Szlifierka kątowa Very Happy

Głowica w tym przypadku wymaga gruntownego przeglądu i raczej na pewno podniesienia gniazd zaworowych.
henio12323
PostWysłany: Śro 11:24, 23 Paź 2019    Temat postu:

ciezko powiedziec - mozesz kupic najtansza zakuwarke, costam sie nią zakuje, ja mialem jonneswaya chinskie są tego kopie za 30 zł chyba nawet. ( jonnesway z 80 zl ) ale taka o, ja kupilem sobie do domowego uzytku oryginał, niecale 400 zl ale jest petarda Very Happy
sylwu
PostWysłany: Śro 11:17, 23 Paź 2019    Temat postu:

polecisz jakiś niedrogi sprzęt którym rozkuję i skuję taki łańcuch
henio12323
PostWysłany: Śro 10:44, 23 Paź 2019    Temat postu:

tak
sylwu
PostWysłany: Śro 10:23, 23 Paź 2019    Temat postu:

trzeba rozkuwać lańcuszek by sciągnąć głowice?
Tomokat
PostWysłany: Wto 11:18, 22 Paź 2019    Temat postu:

Wygląda na to że kuzyn miał mega szczęście że zawór nie wleciał do środka. Bo była by rozpierducha w silniku.
henio12323
PostWysłany: Wto 8:28, 22 Paź 2019    Temat postu:

temat znany, jak zawory sa za mocno zuzyte ( albo gniazda ) to zawor wpada głęboko, wraz z cała sprezyna - i talerzykiem, talerzy wtedy niebezpiecznie blisko dzwigienki znajduje sie, zakłada sie ze minimalna odleglosc dzwigienki od talerzyka to jakies 0,2mm tu juz pewnie tłukło caly czas lekko - az strzelilo
sylwu
PostWysłany: Wto 8:04, 22 Paź 2019    Temat postu: EXC 520 pęknięty talerzyk zaworowy

witam. kat kuzyna, exc 520 2000r. zgasł podczas podjazdu.

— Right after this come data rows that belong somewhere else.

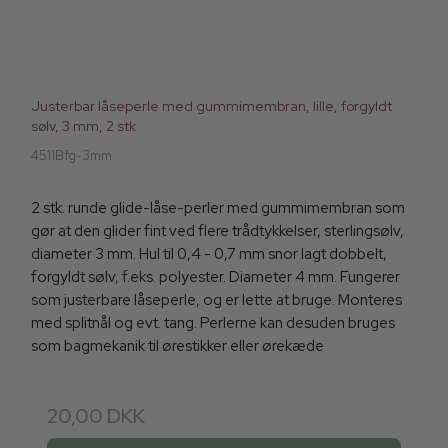
Justerbar låseperle med gummimembran, lille, forgyldt
sølv, 3 mm, 2 stk
4511Bfg-3mm
2 stk. runde glide-låse-perler med gummimembran som
gør at den glider fint ved flere trådtykkelser, sterlingsølv,
diameter 3 mm. Hul til 0,4 - 0,7 mm snor lagt dobbelt,
forgyldt sølv, f.eks. polyester. Diameter 4 mm. Fungerer
som justerbare låseperle, og er lette at bruge. Monteres
med splitnål og evt. tang. Perlerne kan desuden bruges
som bagmekanik til ørestikker eller ørekæde
20,00 DKK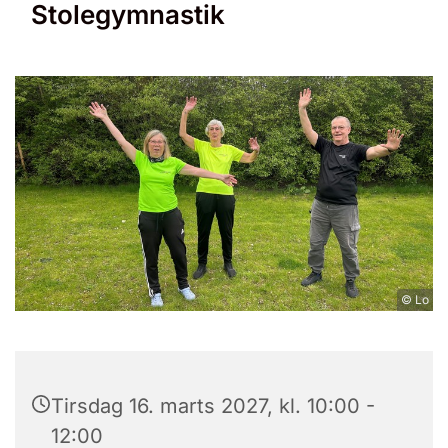
Stolegymnastik
© Lo
Tirsdag 16. marts 2027, kl. 10:00 -
12:00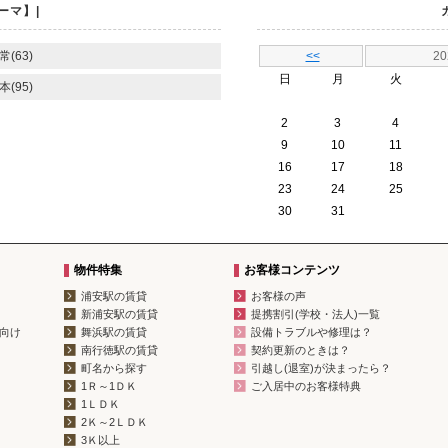
ーマ】|
常(63)
<<
2
日
月
火
本(95)
2
3
4
9
10
11
16
17
18
23
24
25
30
31
物件特集
お客様コンテンツ
浦安駅の賃貸
お客様の声
新浦安駅の賃貸
提携割引(学校・法人)一覧
向け
舞浜駅の賃貸
設備トラブルや修理は？
南行徳駅の賃貸
契約更新のときは？
町名から探す
引越し(退室)が決まったら？
1Ｒ～1ＤＫ
ご入居中のお客様特典
1ＬＤＫ
2Ｋ～2ＬＤＫ
3Ｋ以上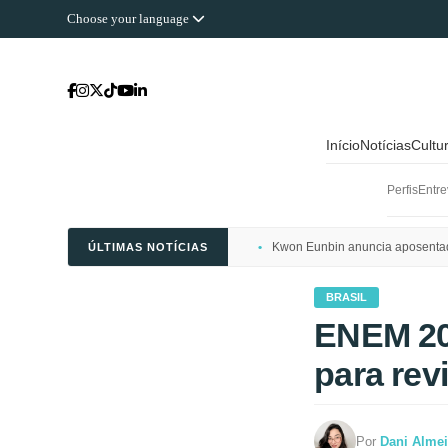
Choose your language
Início
Notícias
Cultu
Perfis
Entre
Kwon Eunbin anuncia aposentado
ÚLTIMAS NOTÍCIAS
BRASIL
ENEM 202
para rev
Por
Dani Alme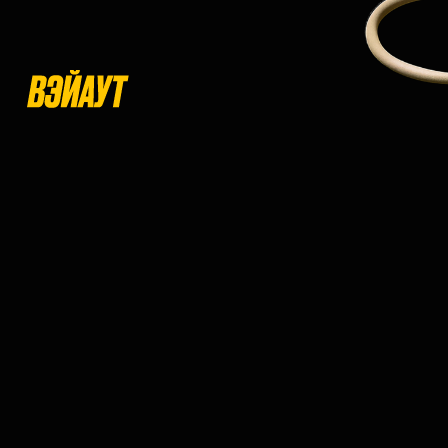
ДИЗАЙ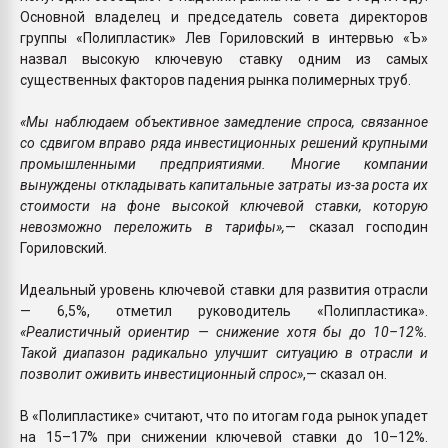
Основной владелец и председатель совета директоров
группы «Полипластик» Лев Гориловский в интервью «Ъ»
назвал высокую ключевую ставку одним из самых
существенных факторов падения рынка полимерных труб.
«Мы наблюдаем объективное замедление спроса, связанное
со сдвигом вправо ряда инвестиционных решений крупными
промышленными предприятиями. Многие компании
вынуждены откладывать капитальные затраты из-за роста их
стоимости на фоне высокой ключевой ставки, которую
невозможно переложить в тарифы»,
— сказал господин
Гориловский.
Идеальный уровень ключевой ставки для развития отрасли
— 6,5%, отметил руководитель «Полипластика».
«Реалистичный ориентир — снижение хотя бы до 10–12%.
Такой диапазон радикально улучшит ситуацию в отрасли и
позволит оживить инвестиционный спрос»
,— сказал он.
В «Полипластике» считают, что по итогам года рынок упадет
на 15–17% при снижении ключевой ставки до 10–12%.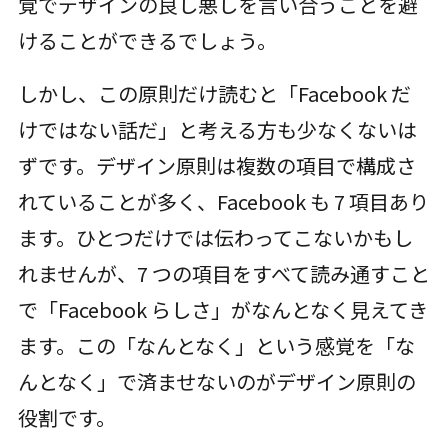
覚でデザインの良し悪しを言い合うことを避
けることができるでしょう。
しかし、この原則だけ読むと「Facebook だ
けではない話だ」と考える方も少なくないは
ずです。デザイン原則は複数の項目で構成さ
れていることが多く、Facebook も 7 項目あり
ます。ひとつだけでは伝わってこないかもし
れませんが、7 つの項目をすべて読み通すこと
で「Facebook らしさ」がなんとなく見えてき
ます。この「なんとなく」という感覚を「な
んとなく」で済ませないのがデザイン原則の
役割です。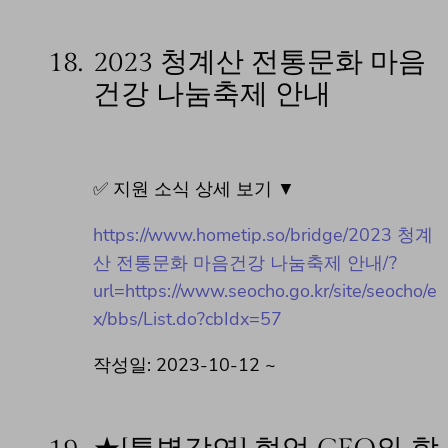
18.
2023 청계산 전통문화 마음
건강 나눔축제 안내
✅ 지원 소식 상세 보기 ▼
https://www.hometip.so/bridge/2023 청계
산 전통문화 마음건강 나눔축제 안내/?
url=https://www.seocho.go.kr/site/seocho/e
x/bbs/List.do?cbIdx=57
작성일: 2023-10-12 ~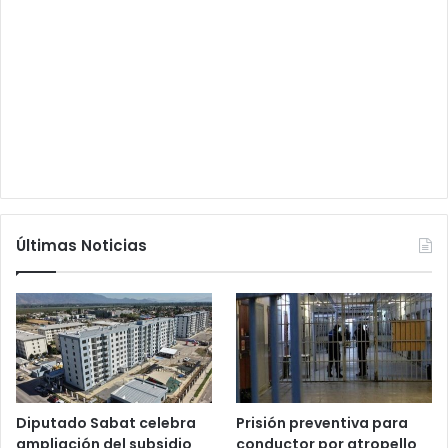
Últimas Noticias
Diputado Sabat celebra
Prisión preventiva para
ampliación del subsidio
conductor por atropello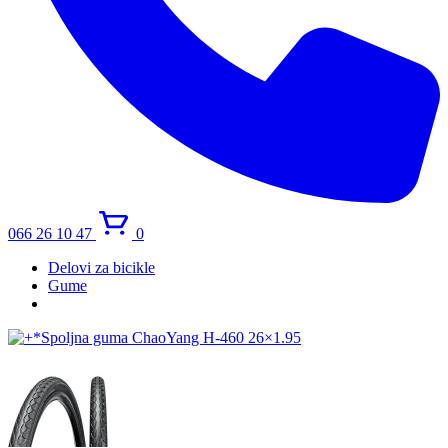
066 26 10 47
0
Delovi za bicikle
Gume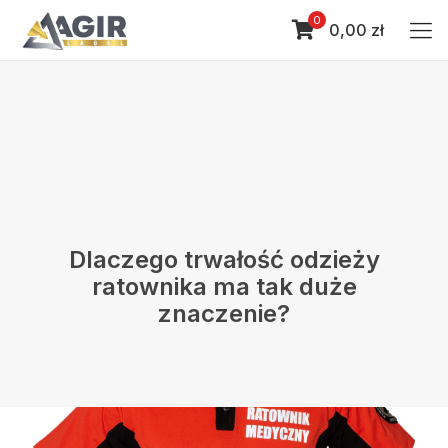
0
0,00 zł
Dlaczego trwałość odzieży
ratownika ma tak duże
znaczenie?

https://photos.app.goo.gl/xVWuLmmf4drPdZpL9
https://photos.app.goo.gl/cD29jGF6pvPxm72y8

fotki coś słabe mi wyszły, moge zrobić lepsze jakby co.

jaka mogła być przyczyna tego uszkodzenia?
na dniach będzie ściągana głowica, zobaczymy jak wygląda dalej. silnik normalnie się obraca.